(Records excerpted from a collection)
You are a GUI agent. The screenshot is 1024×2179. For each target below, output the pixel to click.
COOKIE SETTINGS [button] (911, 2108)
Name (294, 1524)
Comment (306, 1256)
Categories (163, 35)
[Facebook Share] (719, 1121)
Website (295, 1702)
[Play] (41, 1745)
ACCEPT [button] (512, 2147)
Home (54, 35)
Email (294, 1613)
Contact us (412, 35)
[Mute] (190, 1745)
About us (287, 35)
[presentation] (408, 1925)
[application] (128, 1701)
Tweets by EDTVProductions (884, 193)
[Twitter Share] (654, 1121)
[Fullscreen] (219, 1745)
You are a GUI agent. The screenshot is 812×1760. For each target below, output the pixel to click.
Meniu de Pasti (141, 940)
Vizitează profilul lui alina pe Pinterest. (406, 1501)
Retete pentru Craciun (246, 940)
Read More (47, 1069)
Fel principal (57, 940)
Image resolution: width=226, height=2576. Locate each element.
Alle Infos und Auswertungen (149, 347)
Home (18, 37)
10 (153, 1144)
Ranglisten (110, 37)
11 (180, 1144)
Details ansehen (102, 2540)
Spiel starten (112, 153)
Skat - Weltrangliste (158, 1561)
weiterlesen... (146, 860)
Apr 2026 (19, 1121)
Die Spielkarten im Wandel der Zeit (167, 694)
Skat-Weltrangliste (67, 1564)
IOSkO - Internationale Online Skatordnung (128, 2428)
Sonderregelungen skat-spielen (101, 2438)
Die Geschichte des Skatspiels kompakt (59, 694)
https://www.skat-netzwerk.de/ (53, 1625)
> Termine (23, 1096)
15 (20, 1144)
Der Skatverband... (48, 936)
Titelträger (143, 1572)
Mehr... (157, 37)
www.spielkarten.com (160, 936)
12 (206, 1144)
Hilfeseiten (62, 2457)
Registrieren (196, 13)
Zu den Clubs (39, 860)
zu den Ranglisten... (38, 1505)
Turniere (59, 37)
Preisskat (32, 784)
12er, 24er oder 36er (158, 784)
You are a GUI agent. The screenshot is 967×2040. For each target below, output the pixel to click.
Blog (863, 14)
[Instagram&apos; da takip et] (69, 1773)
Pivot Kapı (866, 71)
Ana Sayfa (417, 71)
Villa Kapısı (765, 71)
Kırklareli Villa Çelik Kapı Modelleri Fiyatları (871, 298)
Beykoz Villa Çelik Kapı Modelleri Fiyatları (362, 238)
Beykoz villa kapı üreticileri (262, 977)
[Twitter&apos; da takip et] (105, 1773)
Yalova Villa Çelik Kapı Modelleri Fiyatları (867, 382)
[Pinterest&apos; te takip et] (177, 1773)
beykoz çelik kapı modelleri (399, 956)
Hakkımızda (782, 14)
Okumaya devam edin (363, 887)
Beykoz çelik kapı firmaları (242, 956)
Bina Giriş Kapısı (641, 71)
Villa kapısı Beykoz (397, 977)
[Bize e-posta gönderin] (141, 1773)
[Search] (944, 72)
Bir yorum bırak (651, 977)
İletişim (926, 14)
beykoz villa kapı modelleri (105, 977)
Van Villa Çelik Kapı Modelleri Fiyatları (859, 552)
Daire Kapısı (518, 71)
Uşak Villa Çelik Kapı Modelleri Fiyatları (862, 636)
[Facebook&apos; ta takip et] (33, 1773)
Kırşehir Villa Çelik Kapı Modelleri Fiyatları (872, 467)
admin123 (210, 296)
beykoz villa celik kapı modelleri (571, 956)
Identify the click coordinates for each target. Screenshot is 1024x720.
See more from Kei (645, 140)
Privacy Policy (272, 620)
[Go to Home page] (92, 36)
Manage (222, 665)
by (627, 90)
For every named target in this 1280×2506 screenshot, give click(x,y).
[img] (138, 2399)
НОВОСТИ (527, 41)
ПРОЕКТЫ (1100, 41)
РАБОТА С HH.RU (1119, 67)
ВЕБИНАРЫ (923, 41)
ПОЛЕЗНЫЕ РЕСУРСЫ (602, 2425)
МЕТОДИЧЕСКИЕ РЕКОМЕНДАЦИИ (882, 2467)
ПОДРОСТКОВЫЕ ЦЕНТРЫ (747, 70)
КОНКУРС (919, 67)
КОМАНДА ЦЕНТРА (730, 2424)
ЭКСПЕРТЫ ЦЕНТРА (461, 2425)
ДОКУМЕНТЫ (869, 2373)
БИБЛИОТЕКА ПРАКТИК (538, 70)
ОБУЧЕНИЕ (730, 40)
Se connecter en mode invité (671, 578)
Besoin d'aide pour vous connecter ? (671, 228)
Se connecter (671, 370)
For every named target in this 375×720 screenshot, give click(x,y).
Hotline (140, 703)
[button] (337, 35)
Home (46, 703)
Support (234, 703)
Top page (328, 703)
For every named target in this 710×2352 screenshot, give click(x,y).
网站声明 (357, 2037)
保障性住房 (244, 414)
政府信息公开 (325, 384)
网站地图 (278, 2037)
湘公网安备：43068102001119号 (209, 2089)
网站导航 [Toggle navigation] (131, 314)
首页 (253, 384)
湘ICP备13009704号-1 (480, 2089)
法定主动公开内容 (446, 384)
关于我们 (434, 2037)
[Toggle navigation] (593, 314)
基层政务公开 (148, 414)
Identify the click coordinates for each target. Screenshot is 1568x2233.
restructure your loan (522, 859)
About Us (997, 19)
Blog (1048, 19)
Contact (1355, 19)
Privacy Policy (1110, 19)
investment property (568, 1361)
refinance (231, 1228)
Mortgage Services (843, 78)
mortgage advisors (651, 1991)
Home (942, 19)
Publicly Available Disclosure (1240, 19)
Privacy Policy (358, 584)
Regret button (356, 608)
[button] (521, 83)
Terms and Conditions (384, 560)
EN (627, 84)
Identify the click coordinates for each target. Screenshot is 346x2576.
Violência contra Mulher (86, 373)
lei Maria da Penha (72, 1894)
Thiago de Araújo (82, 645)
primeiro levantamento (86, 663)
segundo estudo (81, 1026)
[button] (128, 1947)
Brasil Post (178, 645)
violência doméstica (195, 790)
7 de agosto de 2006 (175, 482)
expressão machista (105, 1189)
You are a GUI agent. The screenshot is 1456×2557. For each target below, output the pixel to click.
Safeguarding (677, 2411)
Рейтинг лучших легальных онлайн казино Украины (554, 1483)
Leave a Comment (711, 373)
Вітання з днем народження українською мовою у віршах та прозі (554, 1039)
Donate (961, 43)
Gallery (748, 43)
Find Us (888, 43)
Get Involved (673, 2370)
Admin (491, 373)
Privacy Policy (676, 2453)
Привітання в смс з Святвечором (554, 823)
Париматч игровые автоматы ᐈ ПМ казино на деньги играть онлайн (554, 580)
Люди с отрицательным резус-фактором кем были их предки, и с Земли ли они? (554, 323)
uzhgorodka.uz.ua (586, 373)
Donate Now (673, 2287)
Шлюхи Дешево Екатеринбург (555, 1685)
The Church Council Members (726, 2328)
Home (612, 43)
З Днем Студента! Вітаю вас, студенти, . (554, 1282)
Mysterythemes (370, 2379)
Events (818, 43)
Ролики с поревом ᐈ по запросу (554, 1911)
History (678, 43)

### Work to complete
Repeat word for word the lines above that run from the line containing "Turniere (59, 37)" through the line containing "[Twitter&apos; da takip et] (105, 1773)", both ends included, and nothing else.

### Response to this exercise
Turniere (59, 37)
Preisskat (32, 784)
12er, 24er oder 36er (158, 784)
You are a GUI agent. The screenshot is 967×2040. For each target below, output the pixel to click.
Blog (863, 14)
[Instagram&apos; da takip et] (69, 1773)
Pivot Kapı (866, 71)
Ana Sayfa (417, 71)
Villa Kapısı (765, 71)
Kırklareli Villa Çelik Kapı Modelleri Fiyatları (871, 298)
Beykoz Villa Çelik Kapı Modelleri Fiyatları (362, 238)
Beykoz villa kapı üreticileri (262, 977)
[Twitter&apos; da takip et] (105, 1773)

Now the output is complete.